LOS ANGELES - The Rev. Al Sharpton called Sunday for federal laws mandating the investigation of police abuse allegations in an attempt to curb what he called a national epidemic.
"There is a national issue of police misconduct and police brutality that must be addressed by the president himself," Sharpton said.
Sharpton said he traveled to Los Angeles to meet with the family of Donovan Jackson, a black teenager who was punched in the face by a white police officer in Inglewood during an arrest this month.
Sharpton, a civil rights activist whose National Action Network has an office in Los Angeles, also called for stiffer penalties for police convicted in such cases.

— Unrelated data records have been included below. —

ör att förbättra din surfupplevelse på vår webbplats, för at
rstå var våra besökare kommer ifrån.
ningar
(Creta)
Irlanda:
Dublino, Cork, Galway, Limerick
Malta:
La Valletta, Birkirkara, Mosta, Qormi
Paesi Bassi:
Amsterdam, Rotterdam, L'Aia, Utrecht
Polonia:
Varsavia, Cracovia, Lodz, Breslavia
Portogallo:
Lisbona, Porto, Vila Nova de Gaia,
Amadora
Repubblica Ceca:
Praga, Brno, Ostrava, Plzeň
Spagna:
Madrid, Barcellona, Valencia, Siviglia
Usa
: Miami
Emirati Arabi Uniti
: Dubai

Inglewood Officer Jeremy Morse has been suspended with pay while an investigation is conducted. His attorney has said Jackson assaulted Morse first and the officer's response was justified.
Sharpton also expressed support for Mitchell Crooks, who videotaped the July 6 arrest of Jackson and later was jailed on unrelated warrants. Crooks "has done something of a national service and needs to be supported," Sharpton said.

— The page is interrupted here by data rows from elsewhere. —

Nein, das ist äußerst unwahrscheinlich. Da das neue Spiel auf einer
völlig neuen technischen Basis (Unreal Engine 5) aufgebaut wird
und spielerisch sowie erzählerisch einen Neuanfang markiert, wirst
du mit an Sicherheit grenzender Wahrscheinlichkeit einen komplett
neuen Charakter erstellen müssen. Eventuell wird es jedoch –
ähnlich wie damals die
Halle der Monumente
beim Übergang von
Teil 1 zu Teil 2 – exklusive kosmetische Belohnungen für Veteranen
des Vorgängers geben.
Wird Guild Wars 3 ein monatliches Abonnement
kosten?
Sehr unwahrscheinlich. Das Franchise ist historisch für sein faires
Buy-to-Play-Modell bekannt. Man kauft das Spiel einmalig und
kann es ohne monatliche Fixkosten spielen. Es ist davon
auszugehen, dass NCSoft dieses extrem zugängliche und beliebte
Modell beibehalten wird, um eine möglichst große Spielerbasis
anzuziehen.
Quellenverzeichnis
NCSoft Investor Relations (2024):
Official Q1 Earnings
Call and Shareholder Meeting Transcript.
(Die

Congresswoman Maxine Waters said she was leading an effort to raise $10,000 to cover legal fees for Crooks, a part-time disc jockey.
"We are going to see to it that Mr. Crooks has a legal defense," Waters said.
The Los Angeles Times has reported that another white officer struck Jackson before the videotape rolled.
Morse's partner, Officer Bijan Darvish, wrote in a police report obtained by the Times that he punched Jackson twice in the face before the teen was handcuffed because he was afraid the youth would hit him.
Crooks was convicted in Placer County of driving under the influence, hit and run and petty theft. He was flown to Auburn on Friday to serve a seven-month sentence.